148Racconta lo Stampa [Alessandro Manzoni, la sua famiglia, i suoi amici; II, 175]: «Il Manzoni non diede ad altri da ricopiare il suo romanzo, e udii raccontare da lui stesso che finito il romanzo ed avendo sul tavolo il mucchio di carte che lo componeva, invitato dal Grossi a darlo allo stampatore, gli rispose: – Oh giusto! ora bisogna copiarlo per porlo in netto, perchè lo stampatore possa raccapezzarsi. – Ebbene, fallo copiare, disse il Grossi. – Oh giusto! bisogna che lo copi io stesso, per fare in pari tempo quelle correzioni che saranno del caso. – Come! esclamò il Grossi, vuoi fare la fatica bestiale di copiare tutto quel mucchio di carta? Ma sei pazzo! – Che vuoi che ti dica? Non posso fare a meno. Bisogna che faccia alla mia maniera. – Ed ebbe la pazienza di copiare lui stesso tutto il manoscritto dei Promessi Sposi, e mi pareva che nel raccontare tal cosa ne provasse una certa soddisfazione». Lo Stampa nell'affermar questo è stato tradito dalla memoria. Il Manzoni, condotta a fine la prima minuta, non poteva darla a copiare ad altri, perchè non si trattava di una trascrizione, bensì di un rifacimento, che bisognava scrivesse da per sè; come infatti fece. Della copia per la Censura, che è d'altra mano, ed è la trascrizione della seconda minuta, resta soltanto il primo volume; gli altri due sono andati perduti. Dunque il consiglio del Grossi, se pur lo dette, fu accolto e seguìto. Questa copia ha molte correzioni autografe del Manzoni, che a volte rifà di suo pugno anche de' lunghi brani, o in margine, o incollando sul manoscritto qualche brandello di carta. Nel presente saggio, che ne do, stampo in carattere corsivo le correzioni di mano di lui. (Ed.)
149Il Manzoni nel testo definitivo si diffuse maggiormente a raccontare la vita de' suoi protagonisti anche dopo maritati. Parlandone a uno de' propri congiunti, che lo lodava appunto per questo, gli disse: «Che vuoi? sarò probabilmente criticato di avere diminuito l'effetto della fine del romanzo continuando a descrivere la vita dei due sposi. Ma anche a me piace di più il lieto fine; e non ho potuto trattenermi dalla tentazione di stare un po' ancora in compagnia de' miei burattini». Lo racconta lo Stampa [Alessandro Manzoni, la sua famiglia, i suoi amici, appunti e memorie; II, 177]; e aggiunge [p. 183]: il Manzoni «non si sarebbe accinto a scrivere un altro romanzo sul tipo de' Promessi Sposi, ma ebbe una volta la tentazione di scrivere un altro romanzo di genere fantastico, di cui pur troppo non mi ricordo il titolo che doveva portare e la sua traccia generale; ma la seppi». (Ed.)

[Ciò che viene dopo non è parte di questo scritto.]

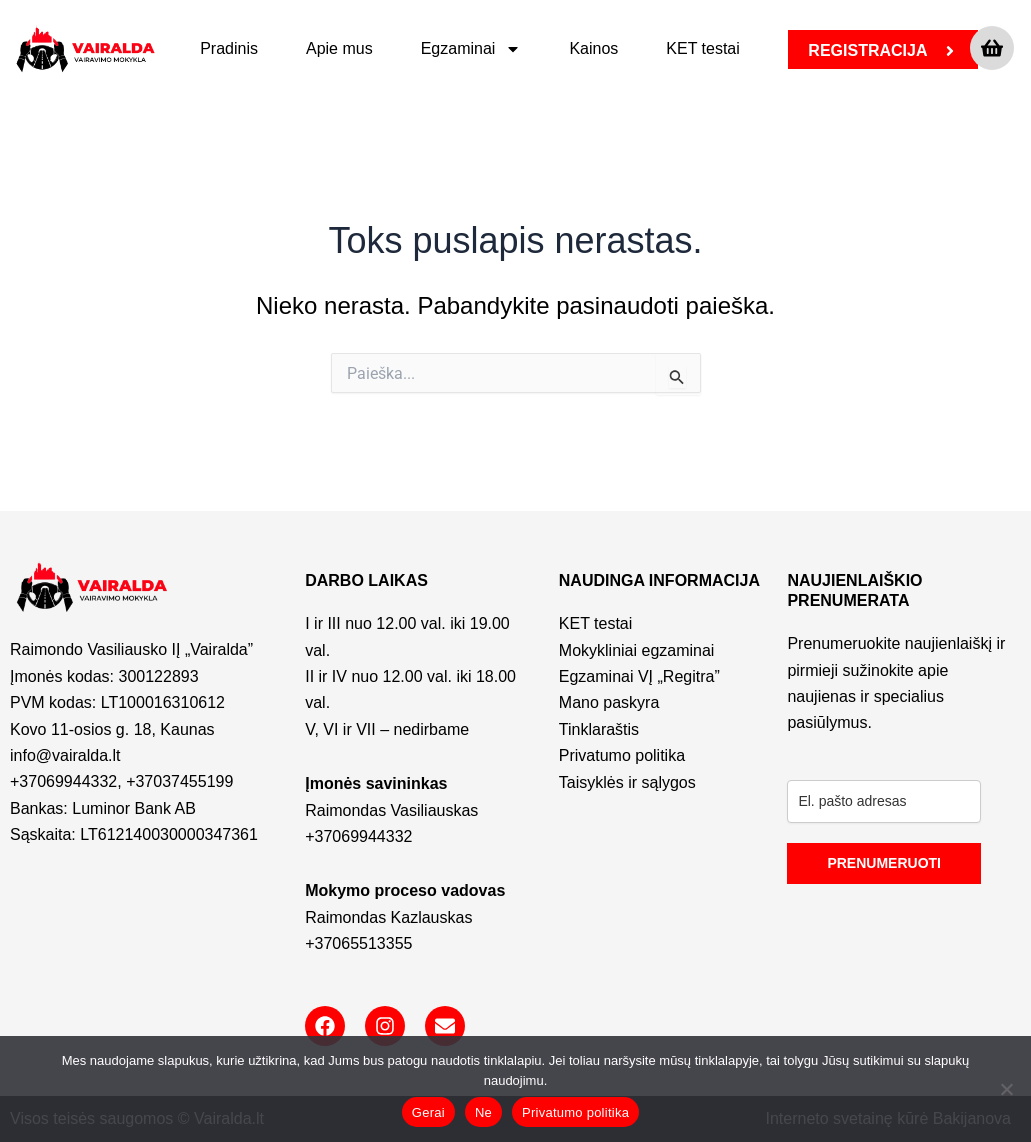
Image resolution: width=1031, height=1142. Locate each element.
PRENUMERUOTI (884, 863)
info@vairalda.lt (65, 755)
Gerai (428, 1112)
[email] (884, 801)
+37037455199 (179, 781)
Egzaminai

150Nella stessa prima minuta la ribattezzò poi Perpetua; nome, come tanti altri de' Promessi Sposi, divenuto famoso. In uno studio molto geniale del Graziadei [La Serva di Don Abbondio, Palermo, Reber, 1903] si legge: «In quella casa, piccola, che in tre passi si traversa una stanza e s'è nell'altra, non v'ha di grande che il buon senso di Perpetua, e solo la lingua di lei si move in fretta». (Ed.)
151Qui termina il capitolo I del tomo I della prima minuta, e incomincia il capitolo II. (Ed.)